Esta despedida antecipada da toga levantou questionamentos sobre o cálculo de seus proventos de inatividade. Mesmo deixando o posto, Barroso manterá o vencimento bruto de R$ 46.366,19, o valor máximo da magistratura, mas renunciará a certas vantagens.
Segundo o advogado Alberto Rollo, especialista em legislação eleitoral e administrativa, a definição do valor de seu benefício está vinculada ao tempo de serviço estatal acumulado, e não ao tempo restante até a aposentadoria compulsória.
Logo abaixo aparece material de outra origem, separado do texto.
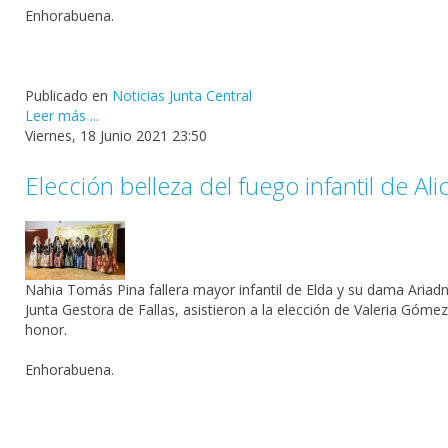
Enhorabuena.
Publicado en
Noticias Junta Central
Leer más ...
Viernes, 18 Junio 2021 23:50
Elección belleza del fuego infantil de Ali
Nahia Tomás Pina fallera mayor infantil de Elda y su dama Aria
Junta Gestora de Fallas, asistieron a la elección de Valeria Góme
honor.
Enhorabuena.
Rollo detalha que o direito aos proventos integrais está garantido:
“A regra geral de aposentadoria integral de juiz é 30 anos de serviço público e, nesses 30 anos, no mínimo, os últimos cinco anos, de serviço para magistratura. Se ele contar com o total de 30 anos de serviço público, sendo que [pelo menos] os últimos cinco ele foi juiz, ele tem direito aos vencimentos integrais. A mesma coisa que ele recebia, que é o teto de ministro do STF, ele vai continuar recebendo”, elucida o especialista ao Terra.
Os critérios são amplamente preenchidos por Barroso. Com uma trajetória que inclui o cargo de procurador do Estado do Rio de Janeiro (1985 a 2013) e, posteriormente, a posição de ministro do STF, o magistrado acumula impressionantes 40 anos de vida pública.
Desta forma, os vencimentos brutos de R$ 46.366,19 serão mantidos. No entanto, ele deixará de receber complementos remuneratórios, como o abono permanência de R$ 7.600,50.
O desligamento do STF, contudo, abre um leque de oportunidades lucrativas para Barroso no mercado privado, seguindo o caminho de outros ex-membros da mais alta Corte do país.
Rollo prevê um futuro financeiramente promissor para o ex-ministro:
“O que vai acontecer na prática é que, como todos os ministros do STF que se aposentaram, ele vai ser procurado para dar pareceres, fazer consultoria, e aí ganhará uma fortuna. Há muita empresas no mercado, grandes empresas, que vão ter interesse em contratar um parecer tributário. E pagar milhões de reais por esse parecer. Ele vai compensar qualquer tipo de perda que ele possa ter”, finaliza o advogado.
A mudança de carreira de Barroso exemplifica o valor de mercado e a alta demanda pela expertise jurídica de ex-ministros do STF, onde o conhecimento e a experiência podem se traduzir em ganhos significativamente superiores aos do serviço público.